Notre invitée d’aujourd’hui est une vigneronne bio du Beaujolais, également blogueuse à ses heures: Isabelle Perraud (Domaine des Côtes de la Molière). Avec son joli brin de plume, elle nous raconte son passage à l’Assemblée Générale d’Interbeaujolais, en février dernier.  Et son ressenti. 

Isabelle Perraud

J’ai assisté à la première Assemblée Générale de l’Interbeaujolais.
J’ai cru que j’allais m’ennuyer à mourir. Pas du tout!
J’étais avec la petite délégation de BBB (Bien Boire en Beaujolais). Toute seule, je n’aurai pas osé y aller.
Ca m’a un peu rappelé les réunions de syndicat viticole de mon village (avec plus de monde). J’y suis allée une fois ou deux, il y a très longtemps.

On nous fait tout d’abord un bilan des comptes. Comme tout un chacun, on aime bien savoir où va l’argent qu’on leur donne. Mais on ne sait jamais vraiment. On essaie de nous persuader que c’est pour la bonne cause, mais on a toujours l’impression que la bonne cause c’est l’autre et que nous, on n’en voit jamais la couleur.

Il y a quelquefois  des subventions ou des aides pour certains trucs. Moi, je m’y prends toujours trop tard, ou trop tôt, et je n’ai jamais pu bénéficier de ce genre de choses. Alors les autres croient que j’ai une fortune personnelle qui sert à financer ce qu’on doit financer. J’aurais aimé, j’avoue. On évite d’investir, en fait, c’est pas plus compliqué que ça!

 

Ensuite, on a eu un exposé qui était censé nous faire comprendre le marché du vin, les univers de consommation, les stratégies à mettre en place etc… Par une agence de marketing.
J’ai toujours eu le sentiment que ces gens qui font du marketing expliquent des choses que seuls les gens qui ont fait du marketing peuvent comprendre.
Je n’ai pas fait de marketing. Mais j’ai étudié à l’université et écouté des conférences en allemand qui duraient des heures sur l’histoire ou la littérature allemande alors c’est pas un p’tit speech en marketing qui va m’effrayer!
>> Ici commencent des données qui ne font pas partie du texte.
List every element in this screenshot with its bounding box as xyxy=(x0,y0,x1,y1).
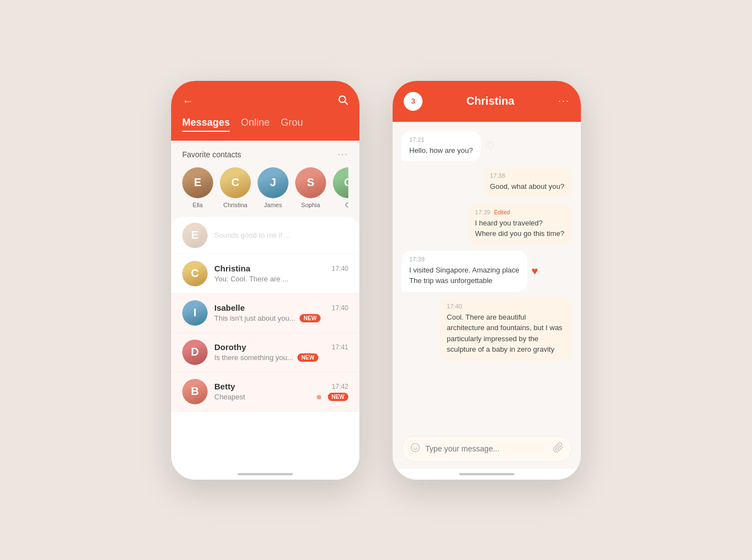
bubble-text-3: I heard you traveled?Where did you go th… xyxy=(475,218,564,239)
chat-input-bar xyxy=(393,429,581,469)
new-badge-isabelle: NEW xyxy=(300,314,320,322)
msg-preview-christina: You: Cool. There are ... xyxy=(214,275,348,283)
new-badge-dorothy: NEW xyxy=(297,353,318,362)
tabs-row: Messages Online Grou xyxy=(182,117,348,141)
favorites-list: E Ella C Christina J James xyxy=(182,167,348,208)
message-row-1: 17:21 Hello, how are you? ♡ xyxy=(401,131,572,162)
msg-name-dorothy: Dorothy xyxy=(214,342,246,352)
msg-avatar-christina: C xyxy=(182,261,208,286)
message-item-betty[interactable]: B Betty 17:42 Cheapest NEW xyxy=(171,372,359,412)
fav-avatar-ol: O xyxy=(333,167,348,198)
attach-button[interactable] xyxy=(553,442,564,456)
message-item-isabelle[interactable]: I Isabelle 17:40 This isn't just about y… xyxy=(171,294,359,333)
chat-more-button[interactable]: ··· xyxy=(558,95,570,107)
message-input[interactable] xyxy=(425,444,548,453)
avatar-image-sophia: S xyxy=(295,167,326,198)
msg-name-betty: Betty xyxy=(214,382,235,391)
msg-time-betty: 17:42 xyxy=(332,383,348,391)
bubble-incoming-4: 17:39 I visited Singapore. Amazing place… xyxy=(401,250,527,292)
msg-name-isabelle: Isabelle xyxy=(214,303,245,312)
msg-time-isabelle: 17:40 xyxy=(332,304,348,312)
avatar-image-james: J xyxy=(257,167,289,198)
message-list: E Sounds good to me if ... C xyxy=(171,217,359,469)
bubble-time-2: 17:38 xyxy=(490,172,564,179)
msg-preview-isabelle: This isn't just about you... NEW xyxy=(214,314,348,322)
msg-avatar-faded: E xyxy=(182,223,208,248)
bubble-text-5: Cool. There are beautiful architecture a… xyxy=(447,312,564,355)
emoji-button[interactable] xyxy=(410,442,421,456)
message-item-dorothy[interactable]: D Dorothy 17:41 Is there something you..… xyxy=(171,333,359,372)
fav-name-christina: Christina xyxy=(223,202,247,208)
msg-avatar-isabelle: I xyxy=(182,300,208,326)
chat-messages-body: 17:21 Hello, how are you? ♡ 17:38 Good, … xyxy=(393,122,581,429)
back-button[interactable]: ← xyxy=(182,95,193,107)
bubble-text-4: I visited Singapore. Amazing placeThe tr… xyxy=(409,265,519,286)
message-row-5: 17:40 Cool. There are beautiful architec… xyxy=(401,297,572,361)
msg-preview-dorothy: Is there something you... NEW xyxy=(214,353,348,362)
bubble-outgoing-5: 17:40 Cool. There are beautiful architec… xyxy=(439,297,572,361)
tab-messages[interactable]: Messages xyxy=(182,117,230,132)
fav-contact-christina[interactable]: C Christina xyxy=(220,167,251,208)
new-badge-betty: NEW xyxy=(328,393,348,401)
bubble-time-5: 17:40 xyxy=(447,303,564,310)
bubble-time-3: 17:39 Edited xyxy=(475,209,564,215)
heart-icon-1[interactable]: ♡ xyxy=(485,139,495,152)
fav-avatar-sophia: S xyxy=(295,167,326,198)
chat-contact-name: Christina xyxy=(428,95,553,107)
bubble-outgoing-3: 17:39 Edited I heard you traveled?Where … xyxy=(467,203,572,245)
phones-container: ← Messages Online Grou Favorite contacts xyxy=(171,81,581,480)
messages-header: ← Messages Online Grou xyxy=(171,81,359,141)
chat-badge: 3 xyxy=(404,92,423,111)
svg-point-2 xyxy=(411,443,420,451)
messages-body: Favorite contacts ··· E Ella C Chri xyxy=(171,141,359,469)
fav-contact-ol[interactable]: O Ol xyxy=(333,167,348,208)
tab-online[interactable]: Online xyxy=(241,117,270,132)
fav-contact-ella[interactable]: E Ella xyxy=(182,167,213,208)
heart-icon-4[interactable]: ♥ xyxy=(532,265,538,278)
favorites-title: Favorite contacts xyxy=(182,150,241,159)
search-button[interactable] xyxy=(337,94,348,108)
message-row-4: 17:39 I visited Singapore. Amazing place… xyxy=(401,250,572,292)
bubble-time-4: 17:39 xyxy=(409,256,519,263)
msg-time-christina: 17:40 xyxy=(332,265,348,273)
chat-header: 3 Christina ··· xyxy=(393,81,581,122)
home-indicator-2 xyxy=(393,469,581,480)
bubble-incoming-1: 17:21 Hello, how are you? xyxy=(401,131,481,162)
favorites-header: Favorite contacts ··· xyxy=(182,150,348,160)
fav-name-sophia: Sophia xyxy=(301,202,320,208)
chat-input-container xyxy=(401,436,572,462)
fav-contact-james[interactable]: J James xyxy=(257,167,289,208)
favorites-section: Favorite contacts ··· E Ella C Chri xyxy=(171,141,359,215)
avatar-image-ol: O xyxy=(333,167,348,198)
fav-contact-sophia[interactable]: S Sophia xyxy=(295,167,326,208)
fav-name-james: James xyxy=(264,202,282,208)
fav-name-ella: Ella xyxy=(193,202,203,208)
fav-name-ol: Ol xyxy=(346,202,349,208)
bubble-text-2: Good, what about you? xyxy=(490,181,564,192)
bubble-text-1: Hello, how are you? xyxy=(409,145,473,156)
message-row-3: 17:39 Edited I heard you traveled?Where … xyxy=(401,203,572,245)
fav-avatar-ella: E xyxy=(182,167,213,198)
header-top-row: ← xyxy=(182,94,348,108)
msg-time-dorothy: 17:41 xyxy=(332,343,348,351)
msg-avatar-dorothy: D xyxy=(182,340,208,365)
msg-avatar-betty: B xyxy=(182,379,208,404)
bubble-time-1: 17:21 xyxy=(409,136,473,143)
message-item-christina[interactable]: C Christina 17:40 You: Cool. There are .… xyxy=(171,254,359,294)
fav-avatar-james: J xyxy=(257,167,289,198)
message-row-2: 17:38 Good, what about you? xyxy=(401,167,572,198)
fav-avatar-christina: C xyxy=(220,167,251,198)
home-indicator xyxy=(171,469,359,480)
msg-preview-betty: Cheapest NEW xyxy=(214,393,348,401)
msg-preview-faded: Sounds good to me if ... xyxy=(214,231,348,239)
favorites-more-button[interactable]: ··· xyxy=(338,150,348,160)
msg-name-christina: Christina xyxy=(214,264,250,273)
tab-groups[interactable]: Grou xyxy=(281,117,303,132)
message-item-faded: E Sounds good to me if ... xyxy=(171,217,359,254)
svg-line-1 xyxy=(345,101,348,104)
avatar-image-christina: C xyxy=(220,167,251,198)
unread-dot-betty xyxy=(317,395,321,399)
bubble-outgoing-2: 17:38 Good, what about you? xyxy=(482,167,572,198)
avatar-image-ella: E xyxy=(182,167,213,198)
phone-chat: 3 Christina ··· 17:21 Hello, how are you… xyxy=(393,81,581,480)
Ce que je constate, c’est qu’on veut toujours essayer de résoudre les problèmes de mévente du beaujolais en expliquant qu’il faut se débrouiller pour vendre. Tu parles d’une nouvelle!
Mais on ne prend pas le problème à la base. On a expliqué, il y a bien longtemps, aux vignerons comment il fallait qu’ils produisent beaucoup, on leur a dit de planter des vignes aussi pour en avoir encore plus, qu’ils pourraient gagner beaucoup d’argent, on leur a dit qu’il fallait qu’ils vinifient de telle façon pour que le négoce achète les vins. Une façon qui n’était pas la leur, mais on leur a bien expliqué que leur façon était has been, qu’il fallait être modernes, et pas rester des ploucs.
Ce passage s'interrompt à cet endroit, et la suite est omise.